Discussion and Decision
 The Fourteenth Amendment to the United States Constitution protects the traditional right of a parent to establish a home and raise her child. Bester v. Lake Cnty. Office of Family & Children, 839 N.E.2d 143, 145 (Ind. 2005). Further, we acknowledge that the parent-child relationship is “one of the most valued relationships of our culture.” Id. However, although parental rights are of a constitutional dimension, the law allows for the termination of those rights when a parent is unable or unwilling to meet her responsibility as a parent. In re T.F., 743 N.E.2d 766, 773 (Ind. Ct. App. 2001), trans. denied. Therefore, parental rights are not absolute and must be subordinated to the child's best interests in determining the appropriate disposition of a petition to terminate the parent-child relationship. Id. The purpose of terminating parental rights is not to punish the parent but to protect the child. Id. Termination of parental rights is proper where the child's emotional and physical development is threatened. Id. The juvenile court need not wait until the child is irreversibly harmed such that his physical, mental, and social development is permanently impaired before terminating the parent-child relationship.
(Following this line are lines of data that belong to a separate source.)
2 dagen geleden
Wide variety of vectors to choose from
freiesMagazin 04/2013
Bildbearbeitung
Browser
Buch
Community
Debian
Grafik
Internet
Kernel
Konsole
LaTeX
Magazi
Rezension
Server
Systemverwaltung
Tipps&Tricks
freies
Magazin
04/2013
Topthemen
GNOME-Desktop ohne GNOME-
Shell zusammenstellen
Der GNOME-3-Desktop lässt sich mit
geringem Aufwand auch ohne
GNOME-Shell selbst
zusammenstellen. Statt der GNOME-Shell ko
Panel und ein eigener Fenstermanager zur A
Id. Although the right to raise one's own child should not be terminated solely because there is a better home available for the child, parental rights may be terminated when a parent is unable or unwilling to meet his or her parental responsibilities. In re J.C., 994 N.E.2d 278, 283 (Ind. Ct. App. 2013).
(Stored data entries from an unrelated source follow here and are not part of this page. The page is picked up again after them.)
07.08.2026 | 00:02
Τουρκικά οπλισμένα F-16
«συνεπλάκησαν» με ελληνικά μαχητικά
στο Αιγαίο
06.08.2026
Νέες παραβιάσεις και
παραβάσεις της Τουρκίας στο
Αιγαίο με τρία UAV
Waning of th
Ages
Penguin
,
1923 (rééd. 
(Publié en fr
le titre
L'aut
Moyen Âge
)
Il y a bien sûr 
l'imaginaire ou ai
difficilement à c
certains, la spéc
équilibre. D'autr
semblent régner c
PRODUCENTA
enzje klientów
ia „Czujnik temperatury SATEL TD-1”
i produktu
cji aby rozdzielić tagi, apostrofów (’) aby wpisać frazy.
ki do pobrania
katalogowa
 As our Supreme Court has recently reiterated, “Decisions to terminate parental rights are among the most difficult our trial courts are called upon to make. They are also among the most fact-sensitive—so we review them with great deference to the trial courts[.]” In re E.M., 4 N.E.3d 636, 640 (Ind. 2014). When reviewing a termination of parental rights case, we will not reweigh the evidence or judge the credibility of the witnesses. In re H.L., 915 N.E.2d 145, 149 (Ind. Ct. App. 2009). Instead, we consider only the evidence and reasonable inferences that are most favorable to the judgment. Id. Moreover, in deference to the trial court's unique position to assess the evidence, we will set aside the court's judgment terminating a parent-child relationship only if it is clearly erroneous. Id. at 148-49.
 Here, in terminating Mother's parental rights to the Children, the juvenile court entered specific findings and conclusions. When a trial court's judgment contains specific findings of fact and conclusions thereon, we apply a two-tiered standard of review. In re B.J., 879 N.E.2d 7, 14 (Ind. Ct. App. 2008), trans. denied. First, we determine whether the evidence supports the findings, and second, we determine whether the findings support the judgment. Id. A finding is clearly erroneous only when the record contains no facts or inferences drawn therefrom that support it. Id. If the evidence and inferences support the trial court's decision, we must affirm. A.D.S. v. Ind. Dep't of Child Servs., 987 N.E.2d 1150, 1156 (Ind. Ct. App. 2013), trans. denied.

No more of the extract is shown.